Electrical control of the RKKY interaction in bilayer graphene

The Ruderman-Kittel-Kasuya-Yosida (RKKY) interaction between impurity spins is calculated for bilayer graphene in the presence of a layer symmetry-breaking external electric field. We find that for intercalated impurities (i.e., impurity atoms between the two constituent layers of the bilayer) the interaction is extraordinarily sensitive to such a field. In particular, (i) the form of the RKKY interaction may be tuned between oscillatory, ferromagnetic, and antiferromagnetic simply by varying the external field, and (ii) the strength of the RKKY interaction may be increased by an order of magnitude by application of an external field. This sensitivity arises directly from the “Mexican hat” form that the low-energy spectrum takes in an applied field. These finding suggest that heterostructures of intercalated magnetic atoms in bilayer graphene may represent a possible system for electrical control over magnetic structure.

Figure 1

Two intercalated impurities in AB-stacked bilayer graphene. Each impurity spin couples via a contact interaction to the ten surrounding carbon atoms of the bilayer (light shaded/green atoms).

Figure 2

Hexagonal Brillouin zone of bilayer graphene with the high-symmetry $K$-points labeled.

Figure 3

The total density of states of biased bilayer graphene $\rho \left(E\right)={\sum }_i{\rho }_i\left(E\right)$ (right) and a schematic illustration of the low-energy spectrum in vicinity of the $K$ point (middle).

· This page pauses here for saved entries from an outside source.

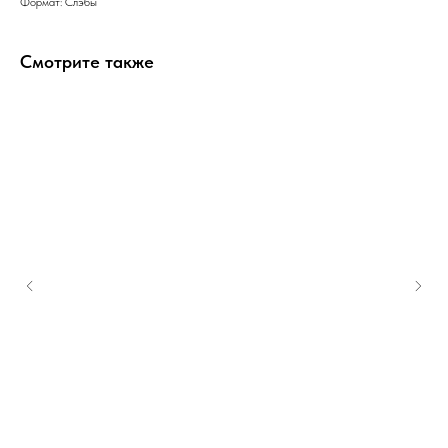
Формат: Слэбы
Смотрите также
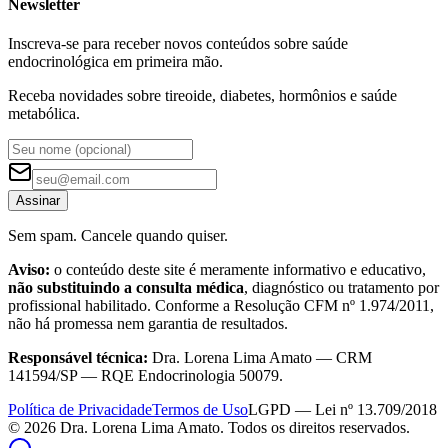
Newsletter
Inscreva-se para receber novos conteúdos sobre saúde
endocrinológica em primeira mão.
Receba novidades sobre tireoide, diabetes, hormônios e saúde
metabólica.
Assinar
Sem spam. Cancele quando quiser.
Aviso:
o conteúdo deste site é meramente informativo e educativo,
não substituindo a consulta médica
, diagnóstico ou tratamento por
profissional habilitado. Conforme a Resolução CFM nº 1.974/2011,
não há promessa nem garantia de resultados.
Responsável técnica:
Dra. Lorena Lima Amato — CRM
141594/SP — RQE Endocrinologia 50079.
Política de Privacidade
Termos de Uso
LGPD — Lei nº 13.709/2018
©
2026
Dra. Lorena Lima Amato. Todos os direitos reservados.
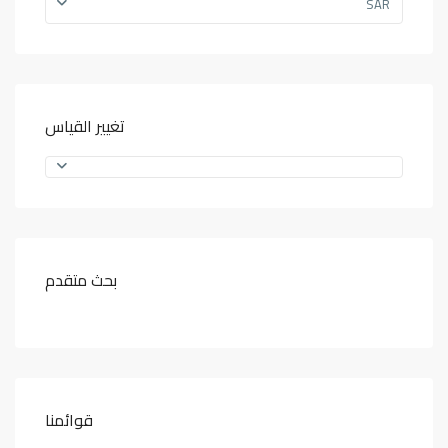
SAR
تغيير القياس
بحث متقدم
قوائمنا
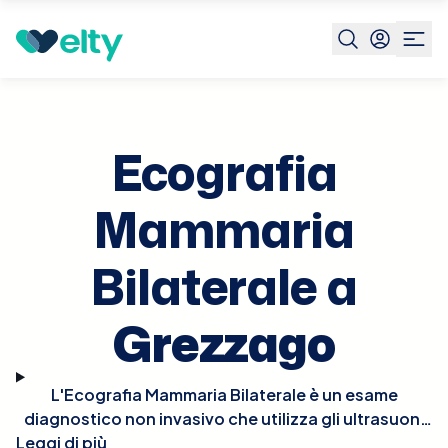
Prenota visita
Ecografia Mammaria Bilaterale
Grezzago
Ecografia
Mammaria
Bilaterale a
Grezzago
L'Ecografia Mammaria Bilaterale è un esame
diagnostico non invasivo che utilizza gli ultrasuoni
Leggi di più
per esaminare entrambe le mammelle. Questo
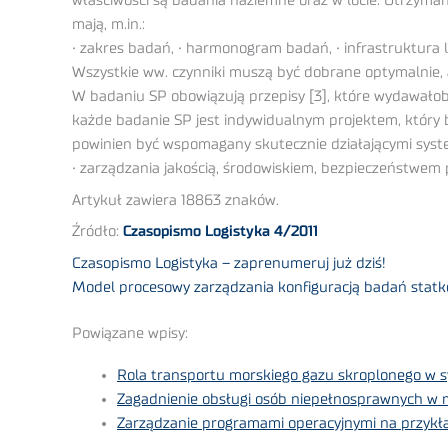
właściwości są badania naziemne oraz w locie. Otrzyman
mają, m.in.:
• zakres badań, • harmonogram badań, • infrastruktura l
Wszystkie ww. czynniki muszą być dobrane optymalnie, 
W badaniu SP obowiązują przepisy [3], które wydawałoby
każde badanie SP jest indywidualnym projektem, który
powinien być wspomagany skutecznie działającymi system
• zarządzania jakością, środowiskiem, bezpieczeństwem p
Artykuł zawiera 18863 znaków.
Źródło:
Czasopismo Logistyka 4/2011
Czasopismo Logistyka – zaprenumeruj już dziś!
Model procesowy zarządzania konfiguracją badań statk
Powiązane wpisy:
Rola transportu morskiego gazu skroplonego w s
Zagadnienie obsługi osób niepełnosprawnych w 
Zarządzanie programami operacyjnymi na przykła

The two low-energy bands are separated by a band gap $E_g=V{t}_{\perp }/\sqrt{V^2+t_{\perp }^2}$ and the distance between the two minima (maxima) is given by $\mathrm{\Delta }k=V\sqrt{(V^2+2t_{\perp }^2)/(V^2+t_{\perp }^2)}/\left(2\hslash v_F\right)$. The DOS is defined piecewise in the energy intervals on the left. The function $u\left(E\right)$ must be inserted in its $\eta \to 0$ limit as defined in Eq. (17).

Figure 4

Overview of the RKKY interaction for a fixed Fermi energy of 100 meV. The left panel presents a density plot of the spin coupling type—ferromagnetic or antiferromagnetic—as a function of impurity separation and interlayer bias. The low-energy band structure for three representative values of this interlayer bias (0.1, 0.2, and 0.3 eV) is displayed in the associated panels indicated by arrows; the dashed lines on the density plots correspond to these bias values. The right panel shows the magnitude of the RKKY interaction plotted over the same variables, with the interaction clearly massively enhanced for values of the interlayer bias that place the Fermi energy in the Mexican hat region. The connection vector between the impurities is assumed to be in the armchair direction, and thus the intervalley scattering factors $f$ [see Eqs. (23, 24, 25)] are all unity. The temperature is set to 10 K.

Figure 5

The RKKY interaction for a fixed Fermi energy of 100 meV and a selection of bias potentials representative of the behavior seen in Fig. 4. The form of the RKKY interaction evolves from oscillatory at low bias, through a massively enhanced antiferromagnetic coupling, to a ferromagnetic form. The RKKY interaction is evaluated at 10 K and the connection vector of the impurities $\mathbf{R}$ is taken to be in the armchair direction, and thus the intervalley scattering factors [Eqs. (23, 24, 25)] are all unity.

Figure 6

Effect of finite temperature on the RKKY interaction. The Fermi energy is pinned to a value of 100 meV and the interlayer bias is fixed at 0.26 eV. While the RKKY interaction changes form from antiferromagnetic to ferromagnetic, it does not significantly reduce in magnitude. The connection vector of the impurities $\mathbf{R}$ is taken to be in the armchair direction and thus the intervalley scattering factors [Eqs. (23, 24, 25)] are all unity.

Figure 7

RKKY interaction at fixed particle density. The particle density at $E_F=100$ meV and zero bias is maintained for all finite values of the interlayer bias. The inset displays the large $R$ behavior. The connection vector of the impurities $\mathbf{R}$ is taken to be in the armchair direction and thus the intervalley scattering factors [Eqs. (23, 24, 25)] are all unity.

Figure 8

The RKKY interaction at the Dirac point for a range of bias potentials, $T=10$ K. The connection vector of the impurities $\mathbf{R}$ is taken to be in the armchair direction, and thus the intervalley scattering factors [Eqs. (23, 24, 25)] are all unity.